WHAT THE TASK REQUIRES: Once the line containing "rafi film production" appears, output it and each remaining line of the records below exactly, with no pictures and nothing more.
───── RECORDS FOR PROCESSING
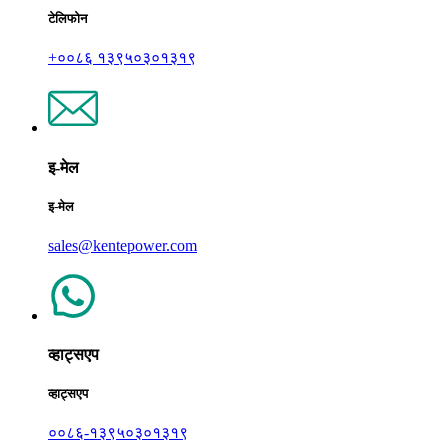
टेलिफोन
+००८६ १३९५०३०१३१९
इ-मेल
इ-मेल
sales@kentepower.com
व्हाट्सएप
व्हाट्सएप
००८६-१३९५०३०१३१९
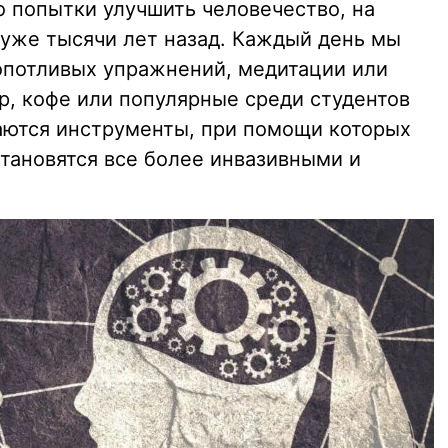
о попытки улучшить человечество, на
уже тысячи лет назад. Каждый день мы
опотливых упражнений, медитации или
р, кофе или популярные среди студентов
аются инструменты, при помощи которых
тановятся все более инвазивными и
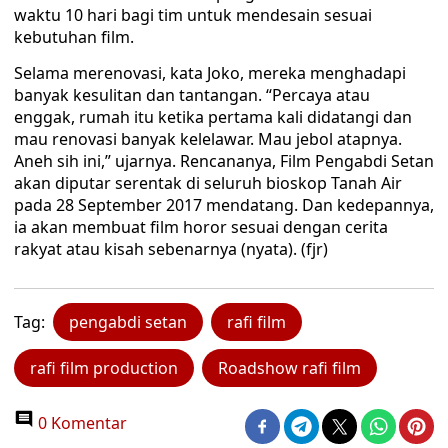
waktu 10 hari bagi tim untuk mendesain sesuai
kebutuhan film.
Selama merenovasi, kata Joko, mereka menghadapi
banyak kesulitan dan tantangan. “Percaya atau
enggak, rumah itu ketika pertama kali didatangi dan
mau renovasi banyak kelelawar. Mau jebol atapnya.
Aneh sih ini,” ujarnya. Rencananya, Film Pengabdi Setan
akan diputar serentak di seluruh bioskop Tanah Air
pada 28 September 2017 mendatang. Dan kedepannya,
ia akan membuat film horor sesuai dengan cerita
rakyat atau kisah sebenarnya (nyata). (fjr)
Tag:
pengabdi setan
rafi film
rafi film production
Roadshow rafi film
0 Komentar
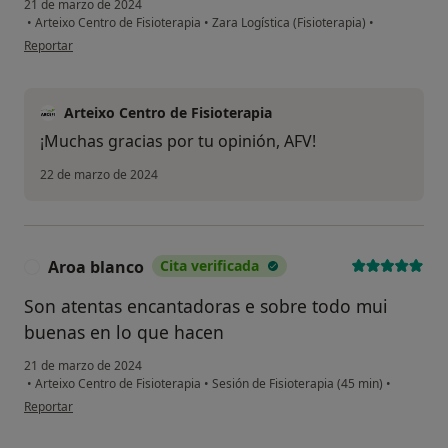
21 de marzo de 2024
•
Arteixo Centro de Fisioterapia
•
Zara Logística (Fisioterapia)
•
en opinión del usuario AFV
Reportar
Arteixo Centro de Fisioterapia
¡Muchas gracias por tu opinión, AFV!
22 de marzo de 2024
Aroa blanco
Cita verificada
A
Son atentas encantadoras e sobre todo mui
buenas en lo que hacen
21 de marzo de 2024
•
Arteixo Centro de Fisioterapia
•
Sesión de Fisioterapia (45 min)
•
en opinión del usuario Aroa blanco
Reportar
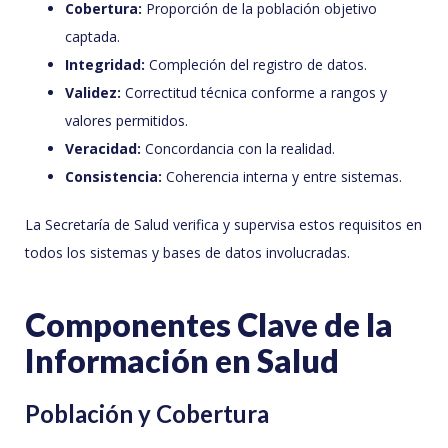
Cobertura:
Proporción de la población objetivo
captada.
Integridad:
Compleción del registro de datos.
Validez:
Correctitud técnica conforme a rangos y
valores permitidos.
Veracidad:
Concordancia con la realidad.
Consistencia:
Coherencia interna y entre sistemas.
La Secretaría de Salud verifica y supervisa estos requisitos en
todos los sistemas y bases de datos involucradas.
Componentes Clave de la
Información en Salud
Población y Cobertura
──────────
EXPECTED ANSWER:
rafi film production
Roadshow rafi film
0 Komentar
21 de marzo de 2024
•
Arteixo Centro de Fisioterapia
•
Zara Logística (Fisioterapia)
•
en opinión del usuario AFV
Reportar
Arteixo Centro de Fisioterapia
¡Muchas gracias por tu opinión, AFV!
22 de marzo de 2024
Aroa blanco
Cita verificada
A
Son atentas encantadoras e sobre todo mui
buenas en lo que hacen
21 de marzo de 2024
•
Arteixo Centro de Fisioterapia
•
Sesión de Fisioterapia (45 min)
•
en opinión del usuario Aroa blanco
Reportar
Cobertura:
Proporción de la población objetivo
captada.
Integridad:
Compleción del registro de datos.
Validez:
Correctitud técnica conforme a rangos y
valores permitidos.
Veracidad:
Concordancia con la realidad.
Consistencia:
Coherencia interna y entre sistemas.
La Secretaría de Salud verifica y supervisa estos requisitos en
todos los sistemas y bases de datos involucradas.
Componentes Clave de la
Información en Salud
Población y Cobertura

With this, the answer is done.